1990年から1999年までのアニメを見開き2ページ(または1ページ)で網羅的に紹介。

編者の佐野亨という人は、1982年生まれと若いが、90年代のアニメならリアルタイムで見ていてもおかしくない。ただこの人、本屋で見かける『○○年代アメリカ映画100』って本の編集やってる人だったらしく、そうすると本業は映画畑のよう。

このシリーズも続刊が企画されているようだ。ゼロ年代はアニメの量も増えたはずだから、はたしてディケイドで一冊にするのかどうか。

 

執筆者はあまり名前を聞いたことがない人ばかり(そもそも俺がこの分野に不案内だから)。なんか文章も雑多にばらついている印象。執筆者の専門分野とかも不明なので、ただただ恣意的なかんじ。(たとえば切通理作宮崎駿のアニメの項で執筆していない理由が分からない。)とはいえ気軽に読むにはいい。編年体なのでめくっているだけで、あのアニメやアニメ映画はあの時期だったのか、という通史的な発見があった。

 

企画として『○○年代アメリカ映画100』と違うのは、あちらがあくまでも名作を選定していること自体で価値を持っているのに対して、本書はその名の通り網羅的な「カタログ」であるということ。俺としては、もともとその時期のアニメの名作と言われているものをピックアップするつもりで手に取ったのだけど、先述の理由で各紹介文の間の評価基準が信頼できないので、そういう用途には便利ではなかった。

 

アニメファンには当たり前の知識なのかもしれないけど、俺個人として面白かったのは「セーラームーン」の項。東映戦隊モノの影響があるが、マインド的には仮面ライダー。というのも作劇上、最初から全レンジャーが揃うのではなく、徐々に集まって行った時のオールスター演出がライダーに近いから。
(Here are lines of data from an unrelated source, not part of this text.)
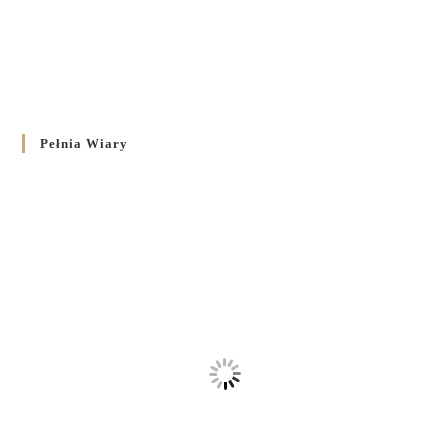
Pełnia Wiary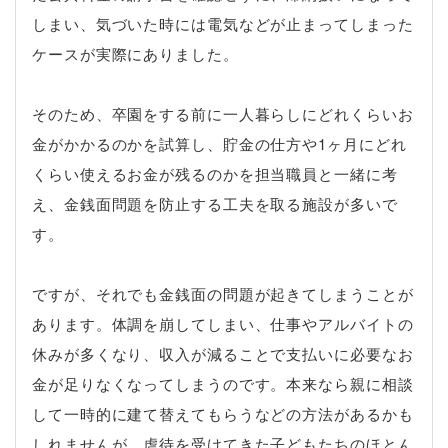
しまい、気づいた時には電気などが止まってしまった
ケースが実際にありました。
そのため、卒園をする前に一人暮らしにどれくらいお
金がかかるのかを試算し、貯金の仕方や1ヶ月にどれ
くらい使えるお金が残るのかを担当職員と一緒に考
え、金銭面問題を防止する工夫を取る施設が多いで
す。
ですが、それでも金銭面の問題が起きてしまうことが
あります。体調を崩してしまい、仕事やアルバイトの
休みが多くなり、収入が減ることで支払いに必要なお
金が足りなくなってしまうのです。本来なら親に相談
して一時的に建て替えてもらうなどの方法があるかも
しれませんが、虐待を受けてきた子どもたちのほとん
でも、女性は「変身」ではなく「メイクアップ」なので、タキシード仮面のようには顔を隠さない。それは魔法少女モノにも通底しているモードである。というような指摘。書いているのは樫原辰郎と言う人。

それと『セーラームーン』も初期に監督をやっていた佐藤順一のインタビューもあって、幾原邦彦版への流れとか確認できた良かった。